Hofmeister laid the case for a governance change to create an independent regulatory body for energy, covering, he said, “all the electrons and all the molecules produced in this country, just as the Fed controls all the dollars within a free market for money.” That new energy agency would write the big rules in which all energy sectors would compete, much in the way that the Federal Reserve Bank sets the rules and enables the economic forces of the market to work in the banking sector. “The Fed’s not perfect, but in 2008 it knew to expand the money supply to avoid the slippery slope into depression.”  Under the big rules for the nation’s energy sector, the agency would make sure we have a supply of energy from all sources to meet the needs of the economy, domestically when at all possible. The agency would drive efficiency through technology and make sure the environment is protected from physical, liquid and gaseous waste. Finally, the agency would need to oversee infrastructure development. “We can become energy independent,” he said, “We don’t have to live at the mercy of a contrived oil market that destroys the nature of our society.” Such a change won’t be easy, and will have to be done through elected officials, but in recounting the development of the Fed, it came in 1913 after two major banking collapses. He predicted that the U.S. oil industry is not going to easily recover from the current downturn.
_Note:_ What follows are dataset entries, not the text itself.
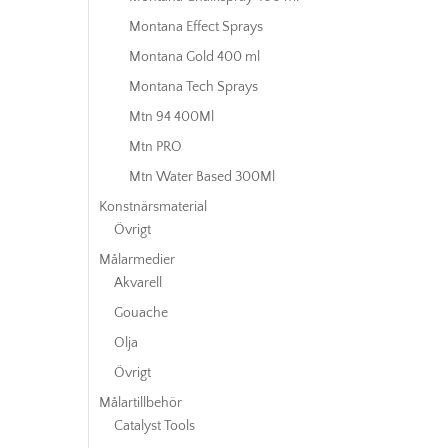
Montana Effect Sprays
Montana Gold 400 ml
Montana Tech Sprays
Mtn 94 400Ml
Mtn PRO
Mtn Water Based 300Ml
Konstnärsmaterial
Övrigt
Målarmedier
Akvarell
Gouache
Olja
Övrigt
Målartillbehör
Catalyst Tools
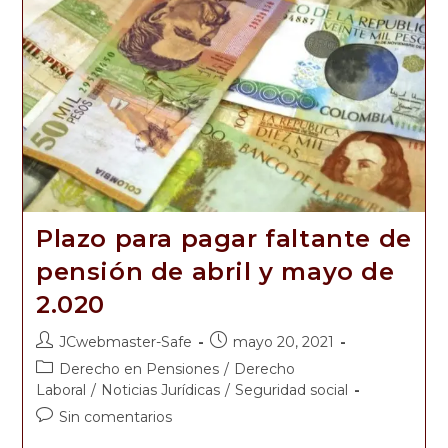
Plazo para pagar faltante de
pensión de abril y mayo de
2.020
JCwebmaster-Safe
mayo 20, 2021
Derecho en Pensiones
/
Derecho
Laboral
/
Noticias Jurídicas
/
Seguridad social
Sin comentarios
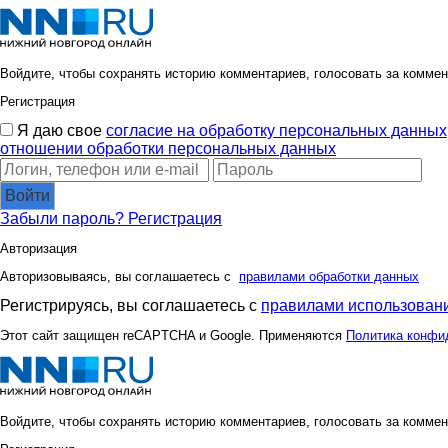
Войдите, чтобы сохранять историю комментариев, голосовать за коммен
Регистрация
Я даю свое
согласие на обработку персональных данных
отношении обработки персональных данных
Войти
Забыли пароль?
Регистрация
Авторизация
Авторизовываясь, вы соглашаетесь с
правилами обработки данных
Регистрируясь, вы соглашаетесь с
правилами использовани
Этот сайт защищен reCAPTCHA и Google. Применяются
Политика конфи
Войдите, чтобы сохранять историю комментариев, голосовать за коммен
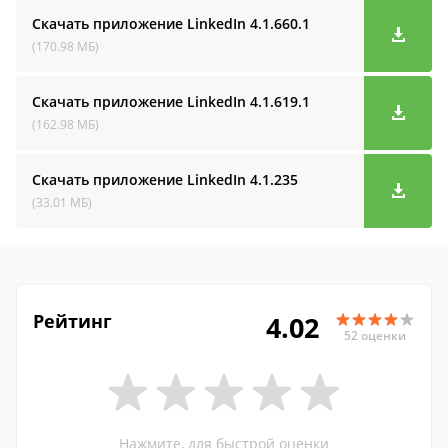
Скачать приложение LinkedIn
4.1.660.1
(170.98 МБ)
Скачать приложение LinkedIn
4.1.619.1
(162.98 МБ)
Скачать приложение LinkedIn
4.1.235
(33.01 МБ)
Рейтинг
4.02
52 оценки
Нажмите, для быстрой оценки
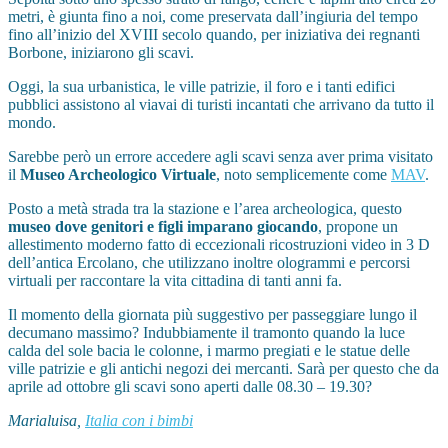
metri, è giunta fino a noi, come preservata dall’ingiuria del tempo
fino all’inizio del XVIII secolo quando, per iniziativa dei regnanti
Borbone, iniziarono gli scavi.
Oggi, la sua urbanistica, le ville patrizie, il foro e i tanti edifici
pubblici assistono al viavai di turisti incantati che arrivano da tutto il
mondo.
Sarebbe però un errore accedere agli scavi senza aver prima visitato
il
Museo Archeologico Virtuale
, noto semplicemente come
MAV
.
Posto a metà strada tra la stazione e l’area archeologica, questo
museo dove genitori e figli imparano giocando
, propone un
allestimento moderno fatto di eccezionali ricostruzioni video in 3 D
dell’antica Ercolano, che utilizzano inoltre ologrammi e percorsi
virtuali per raccontare la vita cittadina di tanti anni fa.
Il momento della giornata più suggestivo per passeggiare lungo il
decumano massimo? Indubbiamente il tramonto quando la luce
calda del sole bacia le colonne, i marmo pregiati e le statue delle
ville patrizie e gli antichi negozi dei mercanti. Sarà per questo che da
aprile ad ottobre gli scavi sono aperti dalle 08.30 – 19.30?
Marialuisa,
Italia con i bimbi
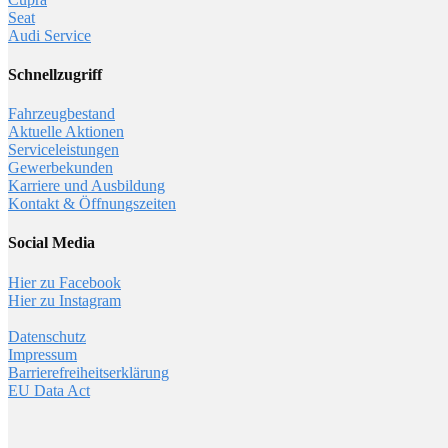
Seat
Audi Service
Schnellzugriff
Fahrzeugbestand
Aktuelle Aktionen
Serviceleistungen
Gewerbekunden
Karriere und Ausbildung
Kontakt & Öffnungszeiten
Social Media
Hier zu Facebook
Hier zu Instagram
Datenschutz
Impressum
Barrierefreiheitserklärung
EU Data Act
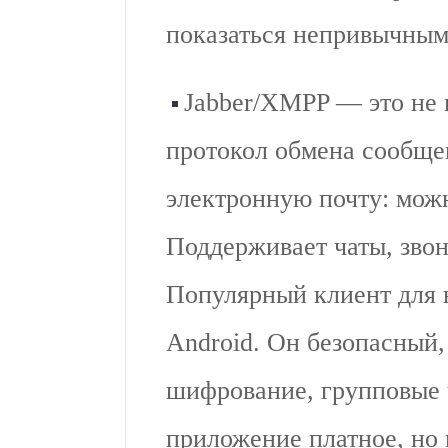
показаться непривычным
Jabber/XMPP — это не 
протокол обмена сообще
электронную почту: мож
Поддерживает чаты, звон
Популярный клиент для н
Android. Он безопасный,
шифрование, групповые ч
приложение платное, но 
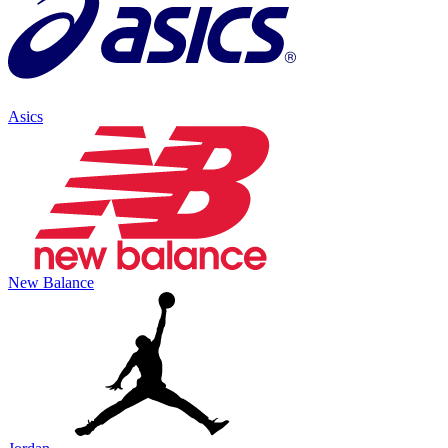
Asics
New Balance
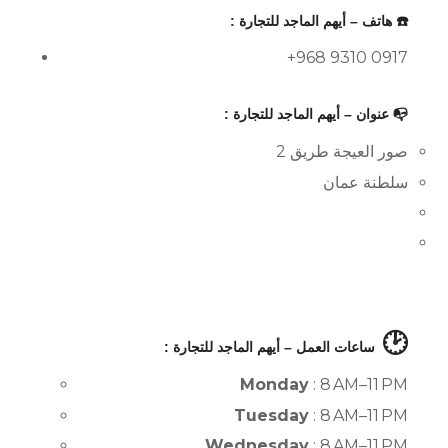
☎️ هاتف – أيهم الماجد للتجارة :
+968 9310 0917
📭 عنوان – أيهم الماجد للتجارة :
صور العيجة طريق 2
سلطنة عمان
🕑
ساعات العمل – أيهم الماجد للتجارة :
Monday
: 8 AM–11 PM
Tuesday
: 8 AM–11 PM
Wednesday
: 8 AM–11 PM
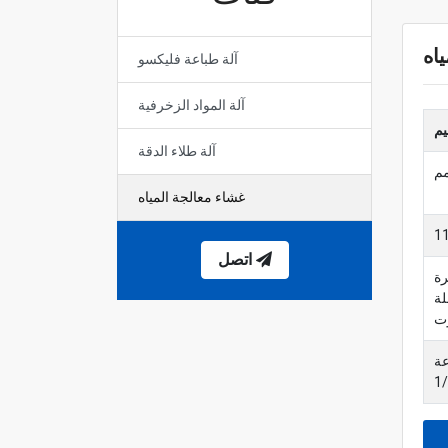
اه
آلة طباعة فليكسو
آلة المواد الزخرفية
يم
آلة طلاء الدقة
غشاء معالجة المياه
اتصل
رة
لة
وت
سرعة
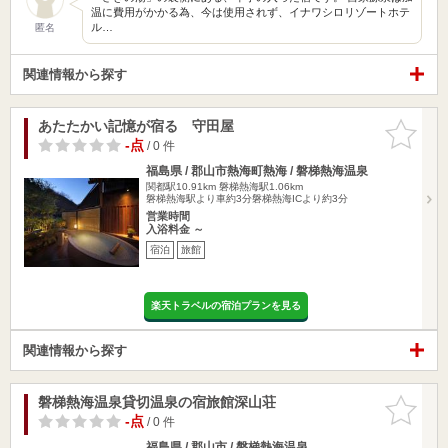
温に費用がかかる為、今は使用されず、イナワシロリゾートホテ
ル…
匿名
関連情報から探す
あたたかい記憶が宿る 守田屋
お気に入
りに追加
-点
/ 0 件
福島県 / 郡山市熱海町熱海 / 磐梯熱海温泉
関都駅10.91km
磐梯熱海駅1.06km
磐梯熱海駅より車約3分磐梯熱海ICより約3分
営業時間
入浴料金 ～
宿泊
旅館
楽天トラベルの宿泊プランを見る
関連情報から探す
磐梯熱海温泉貸切温泉の宿旅館深山荘
お気に入
りに追加
-点
/ 0 件
福島県 / 郡山市 / 磐梯熱海温泉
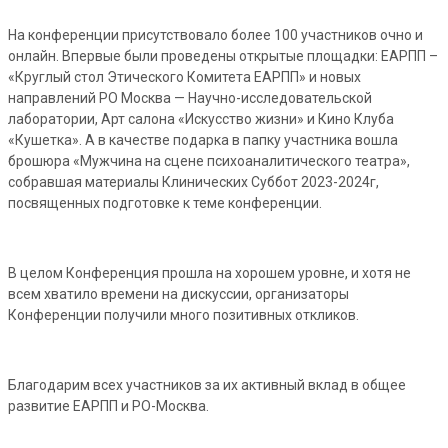
На конференции присутствовало более 100 участников очно и
онлайн. Впервые были проведены открытые площадки: ЕАРПП –
«Круглый стол Этического Комитета ЕАРПП» и новых
направлений РО Москва — Научно-исследовательской
лаборатории, Арт салона «Искусство жизни» и Кино Клуба
«Кушетка». А в качестве подарка в папку участника вошла
брошюра «Мужчина на сцене психоаналитического театра»,
собравшая материалы Клинических Суббот 2023-2024г,
посвященных подготовке к теме конференции.
В целом Конференция прошла на хорошем уровне, и хотя не
всем хватило времени на дискуссии, организаторы
Конференции получили много позитивных откликов.
Благодарим всех участников за их активный вклад в общее
развитие ЕАРПП и РО-Москва.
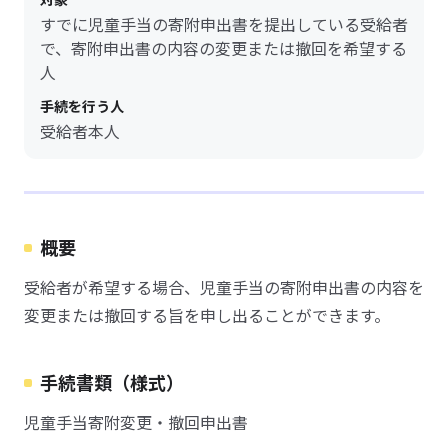
すでに児童手当の寄附申出書を提出している受給者
で、寄附申出書の内容の変更または撤回を希望する
人
手続を行う人
受給者本人
概要
受給者が希望する場合、児童手当の寄附申出書の内容を
変更または撤回する旨を申し出ることができます。
手続書類（様式）
児童手当寄附変更・撤回申出書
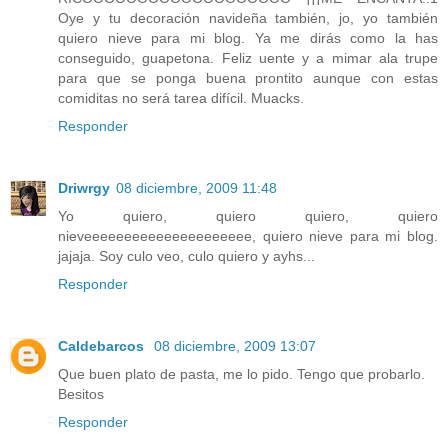
Oye y tu decoración navideña también, jo, yo también
quiero nieve para mi blog. Ya me dirás como la has
conseguido, guapetona. Feliz uente y a mimar ala trupe
para que se ponga buena prontito aunque con estas
comiditas no será tarea difícil. Muacks.
Responder
Driwrgy
08 diciembre, 2009 11:48
Yo quiero, quiero quiero, quiero
nieveeeeeeeeeeeeeeeeeeeee, quiero nieve para mi blog.
jajaja. Soy culo veo, culo quiero y ayhs...
Responder
Caldebarcos
08 diciembre, 2009 13:07
Que buen plato de pasta, me lo pido. Tengo que probarlo.
Besitos
Responder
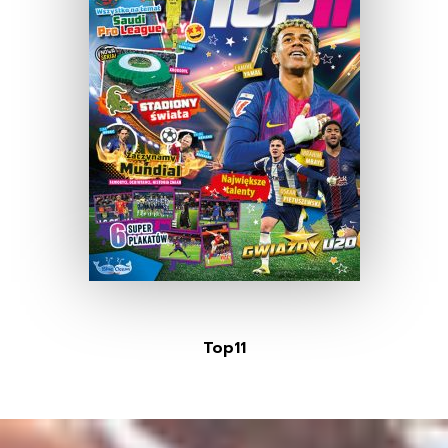
Top11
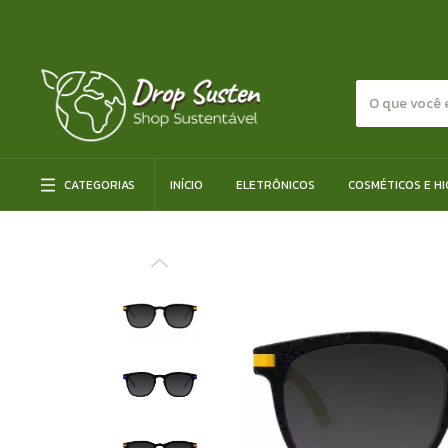
CATEGORIAS
INÍCIO
ELETRÔNICOS
COSMÉTICOS E HI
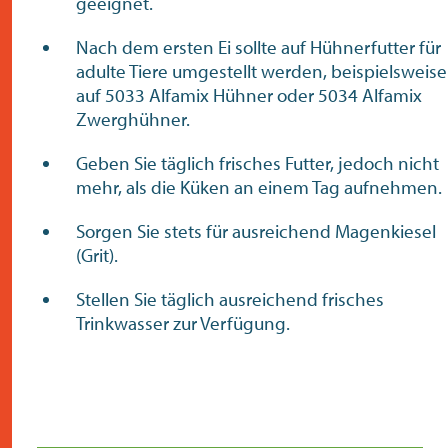
geeignet.
Nach dem ersten Ei sollte auf Hühnerfutter für
adulte Tiere umgestellt werden, beispielsweise
auf 5033 Alfamix Hühner oder 5034 Alfamix
Zwerghühner.
Geben Sie täglich frisches Futter, jedoch nicht
mehr, als die Küken an einem Tag aufnehmen.
Sorgen Sie stets für ausreichend Magenkiesel
(Grit).
Stellen Sie täglich ausreichend frisches
Trinkwasser zur Verfügung.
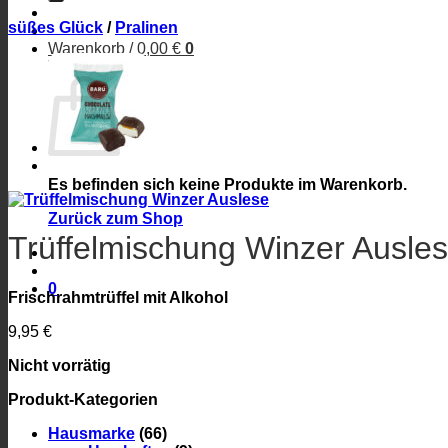
süßes Glück
/
Pralinen
Warenkorb /
0,00
€
0
Warenkorb
Es befinden sich keine Produkte im Warenkorb.
Zurück zum Shop
Trüffelmischung Winzer Ausle
0
Frischrahmtrüffel mit Alkohol
9,95
€
Nicht vorrätig
Produkt-Kategorien
Hausmarke
(66)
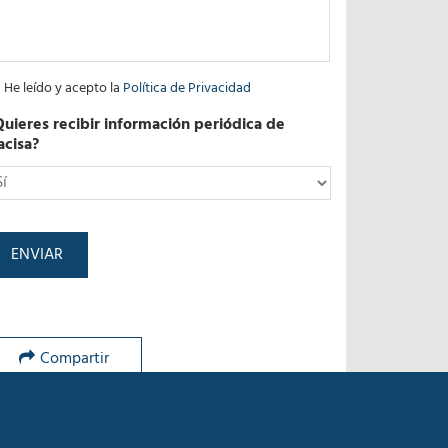
He leído y acepto la
Política de Privacidad
Quieres recibir información periódica de
acisa?
*
Compartir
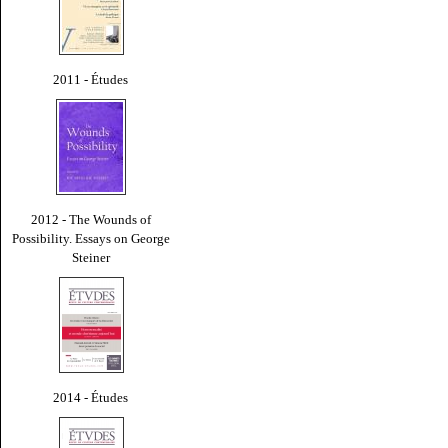
2011 - Études
2012 - The Wounds of
Possibility. Essays on George
Steiner
2014 - Études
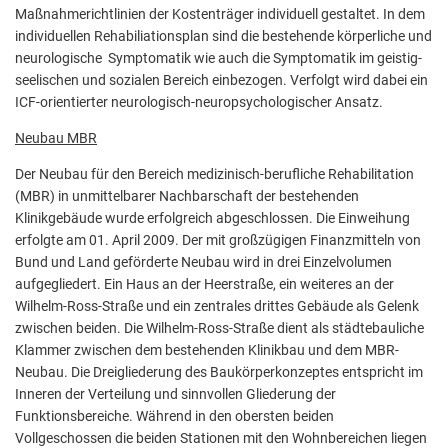
Maßnahmerichtlinien der Kostenträger individuell gestaltet. In dem
individuellen Rehabiliationsplan sind die bestehende körperliche und
neurologische Symptomatik wie auch die Symptomatik im geistig-
seelischen und sozialen Bereich einbezogen. Verfolgt wird dabei ein
ICF-orientierter neurologisch-neuropsychologischer Ansatz.
Neubau MBR
Der Neubau für den Bereich medizinisch-berufliche Rehabilitation
(MBR) in unmittelbarer Nachbarschaft der bestehenden
Klinikgebäude wurde erfolgreich abgeschlossen. Die Einweihung
erfolgte am 01. April 2009. Der mit großzügigen Finanzmitteln von
Bund und Land geförderte Neubau wird in drei Einzelvolumen
aufgegliedert. Ein Haus an der Heerstraße, ein weiteres an der
Wilhelm-Ross-Straße und ein zentrales drittes Gebäude als Gelenk
zwischen beiden. Die Wilhelm-Ross-Straße dient als städtebauliche
Klammer zwischen dem bestehenden Klinikbau und dem MBR-
Neubau. Die Dreigliederung des Baukörperkonzeptes entspricht im
Inneren der Verteilung und sinnvollen Gliederung der
Funktionsbereiche. Während in den obersten beiden
Vollgeschossen die beiden Stationen mit den Wohnbereichen liegen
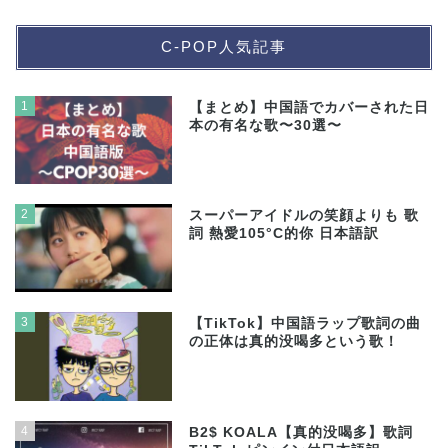
C-POP人気記事
1
【まとめ】中国語でカバーされた日
本の有名な歌〜30選〜
2
スーパーアイドルの笑顔よりも 歌
詞 熱愛105°C的你 日本語訳
3
【TikTok】中国語ラップ歌詞の曲
の正体は真的没喝多という歌！
4
B2$ KOALA【真的没喝多】歌詞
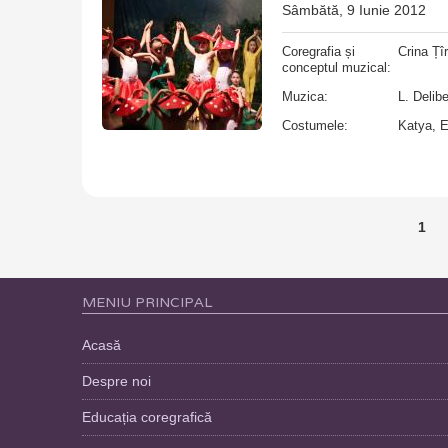
Sâmbătă, 9 Iunie 2012
Coregrafia și
Crina Țî
conceptul muzical:
Muzica:
L. Delib
Costumele:
Katya, 
1
PAGINI
MENIU PRINCIPAL
Acasă
Despre noi
Educația coregrafică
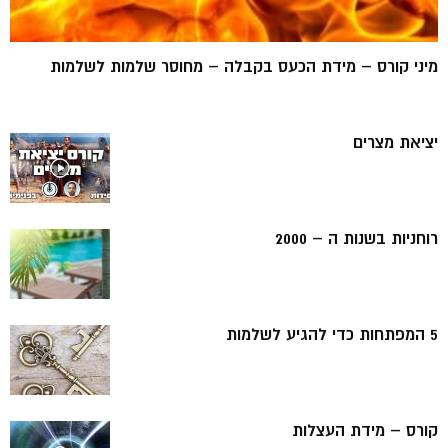
מיני קורס – מידת הכעס בקבלה – מחוסר שלמות לשלמות
יציאת מצרים
רוחניות בשנות ה – 2000
5 המפתחות כדי להגיע לשלמות
קורס – מידת העצלות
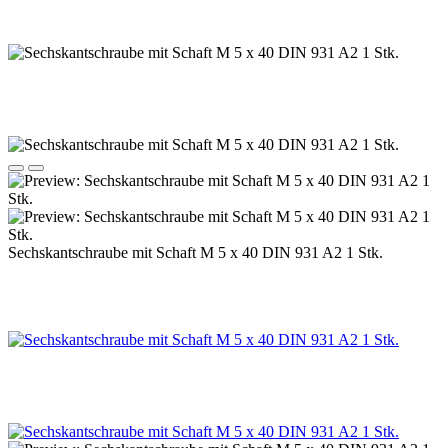
Sechskantschraube mit Schaft M 5 x 40 DIN 931 A2 1 Stk.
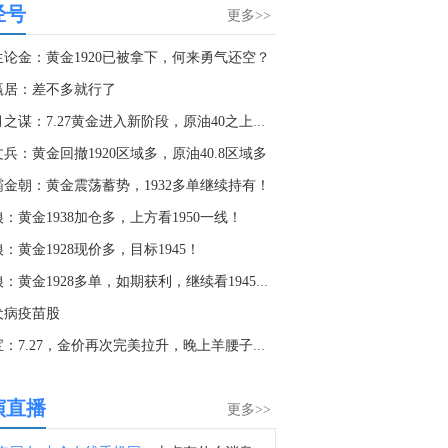
经号
8月7日芝加哥商业交易所（CME）能源类商品成交量报告已在金十数据中心更新！欢迎点击查看
更多>>
5:23
生论金：黄金1920已被拿下，何来勇气还空？
8月7日芝加哥商业交易所（CME）金属类商品成交量报告已在金十数据中心更新！欢迎点击查看
赢居：差不多就行了
5:03
秋月之谋：7.27黄金进入新阶段，原油40之上还是多
8月7日芝加哥商业交易所（CME）外汇类商品成交量报告已在金十数据中心更新！欢迎点击查看
兵：黄金回撤1920区域多，原油40.8区域多
2:30
霸金朝：黄金震荡蓄势，1932多单继续持有！
金十数据8月8日讯，摩根大通指出，第二季度财报季已进入后期阶段，美国和欧洲约80%-85%的企业已经公布业绩。本季度企业盈利表现强劲，美国和欧洲地区均出现EPS超预期情况，且业绩超预期的企业覆盖范围较广。美国和欧洲报告EPS高于市场预期的公司比例均明显上升。尽管企业进入财报季前市场预期已经处于较高水平，但标普500指数成分股的综合EPS仍继续上行。下调盈利展望的企业比例已经降至2021年以来最低水平。从地区来看，美国和欧洲企业盈利同比增速分别达到25%和23%，均高于市场一致预期。收入增长表现同样健康，美国和欧洲分别达到14%和10%的同比增速。从行业层面看，两大地区盈利增长的很大一部分来自能源行业，主要受地缘冲突推动能源价格上涨的提振。金融行业也是美国和欧洲盈利增长的重要推动力，科技行业同样贡献显著。
：黄金1938加仓多，上方看1950一线！
7:25
：黄金1928现价多，目标1945！
中国地震台网正式测定：8月8日12时50分在美国阿拉斯加州发生5.2级地震，震源深度10千米。
头狼：黄金1928多单，如期获利，继续看1945一线！
3:53
犬病疫苗股
中国地震台网正式测定：8月8日12时21分，在四川宜宾市珙县发生3.4级地震，震源深度9公里。
金宝：7.27，金价再次完美拉升，晚上羊腰子走起
2:23
金十数据8月8日讯，澳大利亚西澳黑德兰港（Port Hedland）必和必拓码头工人已开始举行24小时罢工。工人承诺，将于8月8日至9日停止装船散货船，罢工于西澳时间周六上午5时30分（同北京时间）开始。目前尚不清楚此次罢工对货物运输将产生何种影响。据必和必拓称，该港口约1200名员工中仅有约200人是工会成员，具备参与行动资格；此外，该港口7台运营中的装船机中有两台为全自动设备，预计不会受到此次行动影响。不过，任何中断都可能波及全球铁矿石市场。该码头是全球最大的铁矿石出口港口之一，每年处理约5亿吨铁矿石。交易员们正密切关注争议是否会演变为长期僵局，从而对资金外流产生实质性影响。
演直播
更多>>
2:07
Several other speakers talked about the promise of octane. Tom Leone, powertrain research and advanced engineering at the Ford Motor Co., talked about the work being done now to research how best to meet the mandated fuel efficiency of 54.5 miles per gallon by 2025.  They are finding that they can raise the compression and get more efficiency with higher ethanol blends, saving consumers money on fuel consumption and saving greenhouse gas emissions. Brian West, Oak Ridge National Laboratory, cited similar findings. “If we make engines smaller, we need to run them harder and we need higher octane,” he said. One challenge is getting there, particularly when it requires newly designed cars to run on the new fuel with sufficient availability of the fuel. West pointed out that we’ve seen it happen before when unleaded gas replaced leaded gas in 1974, a transition that took over a decade, as both fuels had to be offered. Whether a similar regulatory change will occur with higher ethanol blends to achieve greater fuel efficiencies and carbon reductions is still unknown.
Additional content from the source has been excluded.